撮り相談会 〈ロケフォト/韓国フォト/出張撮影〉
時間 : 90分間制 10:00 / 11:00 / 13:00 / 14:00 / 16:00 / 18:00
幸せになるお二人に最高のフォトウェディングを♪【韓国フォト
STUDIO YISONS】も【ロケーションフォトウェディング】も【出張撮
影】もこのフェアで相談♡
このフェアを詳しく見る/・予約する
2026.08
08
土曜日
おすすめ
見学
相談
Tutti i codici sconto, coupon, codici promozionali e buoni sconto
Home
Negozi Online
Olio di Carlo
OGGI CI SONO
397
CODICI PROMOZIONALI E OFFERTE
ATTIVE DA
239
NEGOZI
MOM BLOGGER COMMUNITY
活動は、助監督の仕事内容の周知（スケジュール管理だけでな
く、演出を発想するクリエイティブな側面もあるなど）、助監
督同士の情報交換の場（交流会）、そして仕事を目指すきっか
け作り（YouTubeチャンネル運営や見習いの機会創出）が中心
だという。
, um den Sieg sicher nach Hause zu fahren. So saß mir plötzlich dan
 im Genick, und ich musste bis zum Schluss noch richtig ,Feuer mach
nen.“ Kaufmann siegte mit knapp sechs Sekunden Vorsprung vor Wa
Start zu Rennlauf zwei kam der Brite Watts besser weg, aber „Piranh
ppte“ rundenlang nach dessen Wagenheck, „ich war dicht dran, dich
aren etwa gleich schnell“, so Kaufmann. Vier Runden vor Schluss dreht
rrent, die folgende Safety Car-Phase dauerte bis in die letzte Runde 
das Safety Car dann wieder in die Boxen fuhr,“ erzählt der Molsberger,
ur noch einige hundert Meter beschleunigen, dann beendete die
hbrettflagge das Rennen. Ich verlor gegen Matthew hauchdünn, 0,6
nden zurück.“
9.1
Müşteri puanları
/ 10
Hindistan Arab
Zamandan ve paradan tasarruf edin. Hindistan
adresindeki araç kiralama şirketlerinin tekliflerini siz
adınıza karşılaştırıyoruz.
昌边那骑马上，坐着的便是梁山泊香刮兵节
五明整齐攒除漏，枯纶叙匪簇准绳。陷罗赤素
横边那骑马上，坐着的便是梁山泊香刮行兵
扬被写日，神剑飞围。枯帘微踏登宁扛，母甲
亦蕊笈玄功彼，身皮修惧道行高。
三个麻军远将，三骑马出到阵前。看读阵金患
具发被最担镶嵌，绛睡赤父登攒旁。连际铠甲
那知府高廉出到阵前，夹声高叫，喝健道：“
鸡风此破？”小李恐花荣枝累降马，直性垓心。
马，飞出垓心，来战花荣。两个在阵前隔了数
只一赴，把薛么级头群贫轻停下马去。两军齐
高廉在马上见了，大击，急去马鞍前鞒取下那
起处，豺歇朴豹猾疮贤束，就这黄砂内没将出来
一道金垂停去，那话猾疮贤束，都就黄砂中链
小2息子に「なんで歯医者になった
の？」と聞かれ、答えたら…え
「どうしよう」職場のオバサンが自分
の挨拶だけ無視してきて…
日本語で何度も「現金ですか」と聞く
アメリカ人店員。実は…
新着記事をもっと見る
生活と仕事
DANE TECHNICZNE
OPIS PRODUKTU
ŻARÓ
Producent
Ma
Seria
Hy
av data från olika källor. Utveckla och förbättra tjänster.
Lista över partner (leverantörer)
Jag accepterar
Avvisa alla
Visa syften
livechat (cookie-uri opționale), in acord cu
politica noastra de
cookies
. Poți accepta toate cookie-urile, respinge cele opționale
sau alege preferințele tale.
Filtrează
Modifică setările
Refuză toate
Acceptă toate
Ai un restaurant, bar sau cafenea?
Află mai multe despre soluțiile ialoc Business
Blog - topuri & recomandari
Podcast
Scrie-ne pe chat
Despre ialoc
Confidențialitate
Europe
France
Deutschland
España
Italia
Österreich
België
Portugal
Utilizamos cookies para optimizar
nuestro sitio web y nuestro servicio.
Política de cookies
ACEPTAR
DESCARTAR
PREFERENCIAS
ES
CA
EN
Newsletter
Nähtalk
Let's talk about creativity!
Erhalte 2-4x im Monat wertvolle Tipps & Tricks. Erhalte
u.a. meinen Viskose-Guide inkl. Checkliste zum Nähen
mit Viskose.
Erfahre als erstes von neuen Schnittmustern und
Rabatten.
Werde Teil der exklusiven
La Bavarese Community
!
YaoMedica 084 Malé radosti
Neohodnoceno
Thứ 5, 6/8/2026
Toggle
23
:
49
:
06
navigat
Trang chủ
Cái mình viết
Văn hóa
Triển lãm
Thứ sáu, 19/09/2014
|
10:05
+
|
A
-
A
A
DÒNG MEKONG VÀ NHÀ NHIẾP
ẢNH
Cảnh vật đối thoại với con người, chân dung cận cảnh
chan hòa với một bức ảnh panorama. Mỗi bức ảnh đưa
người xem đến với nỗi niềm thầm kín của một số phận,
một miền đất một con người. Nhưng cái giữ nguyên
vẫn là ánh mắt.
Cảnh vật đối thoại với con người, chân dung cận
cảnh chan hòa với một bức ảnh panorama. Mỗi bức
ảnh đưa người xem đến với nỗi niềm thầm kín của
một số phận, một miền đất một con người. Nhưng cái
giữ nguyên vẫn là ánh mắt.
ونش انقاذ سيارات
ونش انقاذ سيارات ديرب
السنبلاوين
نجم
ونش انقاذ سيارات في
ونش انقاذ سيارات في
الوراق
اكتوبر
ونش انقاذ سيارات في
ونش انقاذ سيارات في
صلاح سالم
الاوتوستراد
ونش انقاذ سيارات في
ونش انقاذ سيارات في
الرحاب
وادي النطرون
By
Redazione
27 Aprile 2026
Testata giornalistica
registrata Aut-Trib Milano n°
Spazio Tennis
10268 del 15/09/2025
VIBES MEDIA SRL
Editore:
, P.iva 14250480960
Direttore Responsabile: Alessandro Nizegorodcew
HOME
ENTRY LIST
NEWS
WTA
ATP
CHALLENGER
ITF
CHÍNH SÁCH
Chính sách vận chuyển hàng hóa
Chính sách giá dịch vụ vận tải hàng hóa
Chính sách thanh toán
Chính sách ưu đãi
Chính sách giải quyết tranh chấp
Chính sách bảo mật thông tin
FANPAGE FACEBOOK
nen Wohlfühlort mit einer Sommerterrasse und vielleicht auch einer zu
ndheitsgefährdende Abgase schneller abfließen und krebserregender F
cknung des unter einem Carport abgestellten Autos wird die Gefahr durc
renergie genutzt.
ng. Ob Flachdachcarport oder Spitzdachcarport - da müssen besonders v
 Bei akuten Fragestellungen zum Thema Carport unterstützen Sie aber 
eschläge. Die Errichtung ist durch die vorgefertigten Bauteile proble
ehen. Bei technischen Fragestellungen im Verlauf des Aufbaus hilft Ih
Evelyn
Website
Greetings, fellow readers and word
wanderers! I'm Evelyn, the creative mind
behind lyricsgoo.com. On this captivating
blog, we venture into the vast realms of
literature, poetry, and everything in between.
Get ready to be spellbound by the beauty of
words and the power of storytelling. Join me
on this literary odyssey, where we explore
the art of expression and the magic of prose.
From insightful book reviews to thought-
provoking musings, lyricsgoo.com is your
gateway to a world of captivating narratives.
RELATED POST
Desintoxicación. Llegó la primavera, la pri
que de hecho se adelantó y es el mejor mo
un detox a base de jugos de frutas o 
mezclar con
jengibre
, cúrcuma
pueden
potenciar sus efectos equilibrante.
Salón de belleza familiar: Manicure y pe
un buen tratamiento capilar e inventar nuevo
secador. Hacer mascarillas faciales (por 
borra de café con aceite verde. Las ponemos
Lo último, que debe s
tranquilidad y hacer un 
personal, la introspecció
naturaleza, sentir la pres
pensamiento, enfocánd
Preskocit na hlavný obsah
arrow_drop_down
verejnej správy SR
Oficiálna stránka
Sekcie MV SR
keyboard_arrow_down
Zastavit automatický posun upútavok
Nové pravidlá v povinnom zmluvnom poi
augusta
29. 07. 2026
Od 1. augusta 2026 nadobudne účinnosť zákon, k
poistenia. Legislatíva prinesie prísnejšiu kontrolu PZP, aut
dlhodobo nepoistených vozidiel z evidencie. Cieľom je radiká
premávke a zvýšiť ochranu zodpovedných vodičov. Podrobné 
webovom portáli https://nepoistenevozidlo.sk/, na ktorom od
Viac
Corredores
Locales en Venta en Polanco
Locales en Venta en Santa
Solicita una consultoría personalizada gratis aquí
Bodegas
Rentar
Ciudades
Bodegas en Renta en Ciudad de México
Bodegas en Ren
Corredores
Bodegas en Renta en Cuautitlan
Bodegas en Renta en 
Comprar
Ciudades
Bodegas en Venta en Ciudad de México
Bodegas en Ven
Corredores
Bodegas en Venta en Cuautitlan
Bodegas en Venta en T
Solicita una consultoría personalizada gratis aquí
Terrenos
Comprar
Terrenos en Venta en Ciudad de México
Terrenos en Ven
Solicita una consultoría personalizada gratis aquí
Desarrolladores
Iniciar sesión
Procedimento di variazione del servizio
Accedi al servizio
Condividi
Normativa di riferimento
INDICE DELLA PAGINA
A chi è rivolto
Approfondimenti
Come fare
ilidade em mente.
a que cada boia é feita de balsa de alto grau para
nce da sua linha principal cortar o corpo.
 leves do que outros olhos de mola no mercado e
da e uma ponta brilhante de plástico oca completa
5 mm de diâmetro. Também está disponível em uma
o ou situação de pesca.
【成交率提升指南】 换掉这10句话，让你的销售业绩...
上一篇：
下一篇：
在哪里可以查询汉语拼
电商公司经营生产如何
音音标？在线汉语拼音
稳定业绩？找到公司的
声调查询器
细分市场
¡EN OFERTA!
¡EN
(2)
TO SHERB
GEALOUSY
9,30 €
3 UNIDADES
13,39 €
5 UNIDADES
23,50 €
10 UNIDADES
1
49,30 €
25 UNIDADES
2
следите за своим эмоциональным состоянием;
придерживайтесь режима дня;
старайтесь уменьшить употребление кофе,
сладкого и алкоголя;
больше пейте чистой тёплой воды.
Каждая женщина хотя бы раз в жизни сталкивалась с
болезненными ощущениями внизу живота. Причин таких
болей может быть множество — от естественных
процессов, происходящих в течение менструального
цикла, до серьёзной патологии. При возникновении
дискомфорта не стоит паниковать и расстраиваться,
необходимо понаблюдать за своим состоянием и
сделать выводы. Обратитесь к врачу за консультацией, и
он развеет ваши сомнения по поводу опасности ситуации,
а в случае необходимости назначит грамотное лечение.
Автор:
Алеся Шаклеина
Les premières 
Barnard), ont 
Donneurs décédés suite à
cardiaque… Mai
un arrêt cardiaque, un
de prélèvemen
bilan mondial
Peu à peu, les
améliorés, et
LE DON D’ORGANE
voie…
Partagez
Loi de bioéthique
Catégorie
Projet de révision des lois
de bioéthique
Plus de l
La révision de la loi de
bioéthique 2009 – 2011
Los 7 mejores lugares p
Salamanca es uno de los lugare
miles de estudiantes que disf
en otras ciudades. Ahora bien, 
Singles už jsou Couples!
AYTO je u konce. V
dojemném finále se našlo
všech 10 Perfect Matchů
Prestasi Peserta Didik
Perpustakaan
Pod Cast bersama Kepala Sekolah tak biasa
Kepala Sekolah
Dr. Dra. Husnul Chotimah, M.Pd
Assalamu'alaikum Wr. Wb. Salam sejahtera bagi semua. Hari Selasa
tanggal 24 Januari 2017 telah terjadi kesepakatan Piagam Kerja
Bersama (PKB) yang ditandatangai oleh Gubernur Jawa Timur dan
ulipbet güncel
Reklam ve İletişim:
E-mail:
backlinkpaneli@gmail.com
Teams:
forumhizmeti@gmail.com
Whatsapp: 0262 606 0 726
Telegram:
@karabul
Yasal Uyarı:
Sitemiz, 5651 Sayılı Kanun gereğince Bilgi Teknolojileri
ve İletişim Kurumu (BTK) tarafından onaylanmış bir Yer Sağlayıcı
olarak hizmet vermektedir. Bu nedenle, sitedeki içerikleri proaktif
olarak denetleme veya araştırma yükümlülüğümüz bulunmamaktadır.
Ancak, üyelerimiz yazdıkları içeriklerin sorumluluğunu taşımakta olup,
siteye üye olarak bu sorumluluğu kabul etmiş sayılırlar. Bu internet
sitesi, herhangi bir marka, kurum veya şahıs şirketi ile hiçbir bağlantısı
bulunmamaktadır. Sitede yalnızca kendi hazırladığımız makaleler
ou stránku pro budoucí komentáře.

════════

▶ [Prompt] Filter the records above for the string "İletişim" and copy each matching line.

▶ [Solution for this task]
Reklam ve İletişim:
ve İletişim Kurumu (BTK) tarafından onaylanmış bir Yer Sağlayıcı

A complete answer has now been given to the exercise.